OPINION
NELSON, Circuit Judge.Richard Neuser’s house fell into Lake Michigan after the bluff on which it sat eroded away. Mr. Neuser had purchased a flood and erosion insurance policy issued pursuant to the National Flood Insurance Act, 42 U.S.C. §§ 4001 et seq., but he failed to file a claim under the policy within the required 60-day period. After his claim was barred, Mr. Neuser sued his insurance agent, defendant Hocker-Frick Agency, on a negligence theory. The agency then joined the issuer of the policy, Auto Owners Insurance Company, as a third-party defendant. The gravamen of the third-party complaint was that Auto Owners had been guilty of negligence in failing to tell Hocker-Frick about the repeal of a certain amendment to the National Flood Insurance Act. Neuser’s claim against Hocker-Frick was ultimately settled, and the district court entered summary judgment in favor of Auto Owners on the third-party claim. Neuser v. Hooker, No. 4:98-CV-104 (W.D.Mich., Jul. 22, 1999) (hereinafter cited as “Neuser”).
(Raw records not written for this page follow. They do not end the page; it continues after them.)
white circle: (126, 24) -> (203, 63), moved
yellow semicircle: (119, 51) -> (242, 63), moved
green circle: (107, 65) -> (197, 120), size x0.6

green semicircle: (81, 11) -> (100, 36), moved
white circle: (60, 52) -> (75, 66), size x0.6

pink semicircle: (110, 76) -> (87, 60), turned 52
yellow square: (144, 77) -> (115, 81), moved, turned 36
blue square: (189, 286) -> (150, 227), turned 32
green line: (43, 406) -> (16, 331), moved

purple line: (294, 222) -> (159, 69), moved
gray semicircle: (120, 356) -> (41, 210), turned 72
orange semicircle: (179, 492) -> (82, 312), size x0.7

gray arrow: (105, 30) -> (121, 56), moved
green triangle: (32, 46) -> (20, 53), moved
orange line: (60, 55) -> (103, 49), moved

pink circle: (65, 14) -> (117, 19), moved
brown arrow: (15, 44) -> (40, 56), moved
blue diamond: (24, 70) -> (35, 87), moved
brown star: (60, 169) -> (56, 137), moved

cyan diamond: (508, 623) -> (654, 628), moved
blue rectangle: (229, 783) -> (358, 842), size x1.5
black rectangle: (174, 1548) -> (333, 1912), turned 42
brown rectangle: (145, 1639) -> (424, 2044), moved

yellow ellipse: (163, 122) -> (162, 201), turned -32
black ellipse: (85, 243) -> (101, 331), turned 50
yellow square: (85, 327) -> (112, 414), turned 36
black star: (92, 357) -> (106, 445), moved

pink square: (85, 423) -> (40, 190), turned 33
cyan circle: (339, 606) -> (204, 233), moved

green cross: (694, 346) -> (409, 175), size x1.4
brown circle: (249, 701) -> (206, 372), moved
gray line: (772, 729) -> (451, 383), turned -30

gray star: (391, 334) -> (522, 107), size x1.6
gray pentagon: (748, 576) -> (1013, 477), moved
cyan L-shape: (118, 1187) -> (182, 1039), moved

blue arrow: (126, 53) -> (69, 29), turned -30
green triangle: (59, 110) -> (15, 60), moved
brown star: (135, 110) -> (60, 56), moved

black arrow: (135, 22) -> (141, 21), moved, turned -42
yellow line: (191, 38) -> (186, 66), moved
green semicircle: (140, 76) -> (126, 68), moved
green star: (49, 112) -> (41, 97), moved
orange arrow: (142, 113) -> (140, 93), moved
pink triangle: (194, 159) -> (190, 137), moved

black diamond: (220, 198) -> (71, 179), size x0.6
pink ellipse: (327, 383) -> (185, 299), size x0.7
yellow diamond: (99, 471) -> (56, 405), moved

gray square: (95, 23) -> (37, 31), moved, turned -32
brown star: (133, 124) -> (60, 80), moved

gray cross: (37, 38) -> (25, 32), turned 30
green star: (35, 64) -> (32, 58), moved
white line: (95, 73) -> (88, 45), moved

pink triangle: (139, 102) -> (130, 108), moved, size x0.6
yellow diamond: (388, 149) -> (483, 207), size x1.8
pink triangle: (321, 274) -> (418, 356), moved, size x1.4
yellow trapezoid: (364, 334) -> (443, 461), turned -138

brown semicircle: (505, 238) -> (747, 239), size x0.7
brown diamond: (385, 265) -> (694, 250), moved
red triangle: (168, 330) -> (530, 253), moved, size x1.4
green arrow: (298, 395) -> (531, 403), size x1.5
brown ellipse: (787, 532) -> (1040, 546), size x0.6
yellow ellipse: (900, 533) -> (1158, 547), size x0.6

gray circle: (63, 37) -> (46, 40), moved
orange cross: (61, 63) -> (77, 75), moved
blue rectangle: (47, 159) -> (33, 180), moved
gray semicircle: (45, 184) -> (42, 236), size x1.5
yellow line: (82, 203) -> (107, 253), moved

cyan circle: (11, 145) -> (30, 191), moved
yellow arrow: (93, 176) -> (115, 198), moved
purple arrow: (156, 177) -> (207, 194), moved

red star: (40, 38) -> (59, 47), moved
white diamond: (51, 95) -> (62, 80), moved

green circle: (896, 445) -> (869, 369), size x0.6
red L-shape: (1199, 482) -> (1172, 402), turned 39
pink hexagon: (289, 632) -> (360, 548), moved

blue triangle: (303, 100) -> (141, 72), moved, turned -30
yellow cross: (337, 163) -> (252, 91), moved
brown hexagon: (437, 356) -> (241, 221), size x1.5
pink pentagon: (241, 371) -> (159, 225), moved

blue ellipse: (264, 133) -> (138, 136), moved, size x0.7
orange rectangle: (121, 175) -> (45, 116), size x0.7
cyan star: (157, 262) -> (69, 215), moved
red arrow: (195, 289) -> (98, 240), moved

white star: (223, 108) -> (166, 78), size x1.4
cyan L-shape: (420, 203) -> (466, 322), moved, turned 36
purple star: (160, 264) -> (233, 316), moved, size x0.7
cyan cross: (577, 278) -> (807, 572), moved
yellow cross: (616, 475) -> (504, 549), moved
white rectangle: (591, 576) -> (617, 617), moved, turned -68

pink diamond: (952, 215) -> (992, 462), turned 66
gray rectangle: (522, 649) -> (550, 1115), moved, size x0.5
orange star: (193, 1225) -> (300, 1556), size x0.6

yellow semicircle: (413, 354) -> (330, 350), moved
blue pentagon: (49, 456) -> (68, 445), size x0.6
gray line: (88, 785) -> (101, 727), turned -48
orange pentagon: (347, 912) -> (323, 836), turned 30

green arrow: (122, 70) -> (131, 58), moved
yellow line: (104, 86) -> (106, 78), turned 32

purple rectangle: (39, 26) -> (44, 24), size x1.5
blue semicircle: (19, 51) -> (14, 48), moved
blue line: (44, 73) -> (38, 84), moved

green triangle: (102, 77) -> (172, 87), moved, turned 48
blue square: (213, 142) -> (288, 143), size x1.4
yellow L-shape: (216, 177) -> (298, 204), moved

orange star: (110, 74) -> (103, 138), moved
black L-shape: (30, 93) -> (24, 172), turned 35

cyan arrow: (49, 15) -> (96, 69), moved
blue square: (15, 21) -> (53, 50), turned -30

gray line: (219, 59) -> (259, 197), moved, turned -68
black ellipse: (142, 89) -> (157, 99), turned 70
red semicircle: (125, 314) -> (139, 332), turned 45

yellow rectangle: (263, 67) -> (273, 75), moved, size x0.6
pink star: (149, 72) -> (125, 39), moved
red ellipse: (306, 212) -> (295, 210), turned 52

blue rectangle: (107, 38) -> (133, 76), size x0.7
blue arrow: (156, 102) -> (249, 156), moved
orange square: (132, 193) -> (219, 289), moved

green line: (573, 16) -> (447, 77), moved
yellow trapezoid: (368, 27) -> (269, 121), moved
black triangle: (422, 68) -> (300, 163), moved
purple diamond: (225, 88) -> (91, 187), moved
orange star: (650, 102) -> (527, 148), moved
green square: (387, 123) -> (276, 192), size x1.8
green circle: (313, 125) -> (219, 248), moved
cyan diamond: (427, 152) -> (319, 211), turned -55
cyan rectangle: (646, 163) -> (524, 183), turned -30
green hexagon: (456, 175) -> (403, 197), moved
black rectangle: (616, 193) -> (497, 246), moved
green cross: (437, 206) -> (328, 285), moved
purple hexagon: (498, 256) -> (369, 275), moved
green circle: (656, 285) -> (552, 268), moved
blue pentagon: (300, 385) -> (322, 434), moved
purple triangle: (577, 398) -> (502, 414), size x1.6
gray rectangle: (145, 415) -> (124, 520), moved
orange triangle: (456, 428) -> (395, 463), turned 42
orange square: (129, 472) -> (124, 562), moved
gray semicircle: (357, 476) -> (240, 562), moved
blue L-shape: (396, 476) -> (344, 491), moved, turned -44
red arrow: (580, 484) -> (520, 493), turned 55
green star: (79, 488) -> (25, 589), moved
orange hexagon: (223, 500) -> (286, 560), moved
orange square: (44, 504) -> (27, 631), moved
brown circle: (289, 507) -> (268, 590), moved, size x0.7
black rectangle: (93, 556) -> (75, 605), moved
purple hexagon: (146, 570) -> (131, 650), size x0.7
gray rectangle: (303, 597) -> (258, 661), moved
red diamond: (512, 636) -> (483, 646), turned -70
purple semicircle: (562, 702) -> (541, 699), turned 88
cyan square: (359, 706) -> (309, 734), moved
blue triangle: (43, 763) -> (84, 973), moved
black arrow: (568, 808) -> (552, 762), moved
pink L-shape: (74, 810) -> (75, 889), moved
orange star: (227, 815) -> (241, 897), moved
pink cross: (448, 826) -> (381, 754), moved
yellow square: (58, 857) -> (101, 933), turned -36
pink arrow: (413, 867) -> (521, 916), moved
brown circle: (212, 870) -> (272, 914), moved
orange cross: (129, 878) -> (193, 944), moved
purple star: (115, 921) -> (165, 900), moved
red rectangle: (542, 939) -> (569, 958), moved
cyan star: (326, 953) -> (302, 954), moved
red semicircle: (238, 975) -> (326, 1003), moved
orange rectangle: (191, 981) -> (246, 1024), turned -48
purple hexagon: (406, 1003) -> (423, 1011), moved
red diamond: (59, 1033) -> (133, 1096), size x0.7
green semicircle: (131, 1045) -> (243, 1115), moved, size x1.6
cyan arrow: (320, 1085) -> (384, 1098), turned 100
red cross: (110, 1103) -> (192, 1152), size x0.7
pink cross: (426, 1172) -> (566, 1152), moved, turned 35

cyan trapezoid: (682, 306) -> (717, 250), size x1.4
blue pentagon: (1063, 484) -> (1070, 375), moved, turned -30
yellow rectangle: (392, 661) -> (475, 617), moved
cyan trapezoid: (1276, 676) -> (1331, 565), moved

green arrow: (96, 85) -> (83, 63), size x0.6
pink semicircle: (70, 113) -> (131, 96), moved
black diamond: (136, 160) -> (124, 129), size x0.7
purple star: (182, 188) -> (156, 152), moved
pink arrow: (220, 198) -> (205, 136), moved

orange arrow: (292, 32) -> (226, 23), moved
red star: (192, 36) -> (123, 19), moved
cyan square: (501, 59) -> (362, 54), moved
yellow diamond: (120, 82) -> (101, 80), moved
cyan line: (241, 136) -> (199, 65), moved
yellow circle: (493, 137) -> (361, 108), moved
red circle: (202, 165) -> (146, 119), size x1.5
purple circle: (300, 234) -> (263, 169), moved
Hocker-Frick has appealed. Upon de novo review, and for the reasons set forth below, we shall affirm the challenged judgment.
I
A. The National Flood Insurance Program
With the passage in 1968 of the National Flood Insurance Act, 42 U.S.C. §§ 4001 et seq., Congress established the National Flood Insurance Program. Under this program homeowners can buy “Standard Flood Insurance Policies” that promise indemnification for damage caused by flood or rising waters.1 In 1973, Congress expanded flood protection (via the Flood Disaster Protection Act, 42 U.S.C. § 4121) to include any “collapse or subsidence of land along the shore of a lake or other body of water as a result of erosion or undermining caused by waves or currents of water exceeding anticipated cyclical levels.” 42 U.S.C. § 4121(c).
B. Upton-Jones Amendment
Congress expanded erosion insurance protection again in 1987 with the enactment of the Upton-Jones Amendment, Pub.L. No. 100-242, § 644, 101 Stat. 1816, 1940-42 (codified at 42 U.S.C. § 4013(c) (now repealed)). The effect of Upton-Jones was that homeowners were no longer required to wait for their houses to be destroyed by erosion, but could present claims and be recompensed beforehand if the occurrence of such damage was imminent. Payment under Upton-Jones was subject to three conditions: (1) the house had to be covered by flood insurance; (2) the house had to be located on the shore of some body of water; and (3) the house had to have been certified by a designated state or local authority as “subject to imminent collapse or subsidence as a result of erosion or undermining caused by waves or currents of water exceeding anticipated cyclical levels.” 42 U.S.C. § 4013(c) (quoted in Neuser at 7). As the district court noted, “The only difference between the erosion coverage already provided and that provided by [Upton Jones] appears to be the timing and, therefore, possibly the amount of the payment.” Neuser at 8. *510Upton-Jones was repealed on September 23, 1994,2 and all claims thereunder had to be filed by September 23, 1995.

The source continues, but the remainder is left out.